LEMAS: Large A 150K-Hour Large-scale Extensible Multilingual Audio Suite with Generative Speech Models
Zhiyuan Zhao, Lijian Lin, Ye Zhu, Kai Xie, Yunfei Liu, Yu Li
2026-01-09
Summary
This paper introduces LEMAS-Dataset, a really large collection of speech data in ten different languages, and shows how it can be used to build better speech-related AI models.
What's the problem?
Creating AI that can convincingly generate and edit speech in multiple languages is difficult because it requires huge amounts of high-quality, accurately labeled data.
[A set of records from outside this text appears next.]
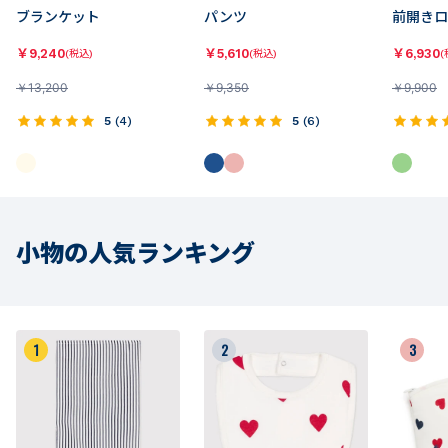
ブランケット
パンツ
前開きロ
￥
9,240
￥
5,610
￥
6,930
(税込)
(税込)
(
￥
13,200
￥
9,350
￥
9,900
5
(
4
)
5
(
6
)
小物の人気ランキング
1
2
3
Existing datasets either aren't big enough, don't cover enough languages, or lack precise timing information for each word spoken, making it hard to train these models effectively.
What's the solution?
The researchers built LEMAS-Dataset, which contains over 150,000 hours of speech across ten languages, and importantly, includes timestamps for *every* word. They then used this dataset to train two different AI models: one for creating speech from text (LEMAS-TTS) and another for editing existing speech (LEMAS-Edit). They used clever techniques like accent-adversarial training and special masking strategies to improve the quality and smoothness of the generated and edited speech.
Why it matters?
This new dataset is a big step forward because it provides researchers with the resources they need to develop more advanced speech generation and editing systems that work well in many languages. It could lead to improvements in things like voice assistants, translation tools, and even creating realistic voices for characters in video games or movies.
Abstract
We present the LEMAS-Dataset, which, to our knowledge, is currently the largest open-source multilingual speech corpus with word-level timestamps. Covering over 150,000 hours across 10 major languages, LEMAS-Dataset is constructed via a efficient data processing pipeline that ensures high-quality data and annotations. To validate the effectiveness of LEMAS-Dataset across diverse generative paradigms, we train two benchmark models with distinct architectures and task specializations on this dataset. LEMAS-TTS, built upon a non-autoregressive flow-matching framework, leverages the dataset's massive scale and linguistic diversity to achieve robust zero-shot multilingual synthesis. Our proposed accent-adversarial training and CTC loss mitigate cross-lingual accent issues, enhancing synthesis stability. Complementarily, LEMAS-Edit employs an autoregressive decoder-only architecture that formulates speech editing as a masked token infilling task. By exploiting precise word-level alignments to construct training masks and adopting adaptive decoding strategies, it achieves seamless, smooth-boundary speech editing with natural transitions. Experimental results demonstrate that models trained on LEMAS-Dataset deliver high-quality synthesis and editing performance, confirming the dataset's quality. We envision that this richly timestamp-annotated, fine-grained multilingual corpus will drive future advances in prompt-based speech generation systems.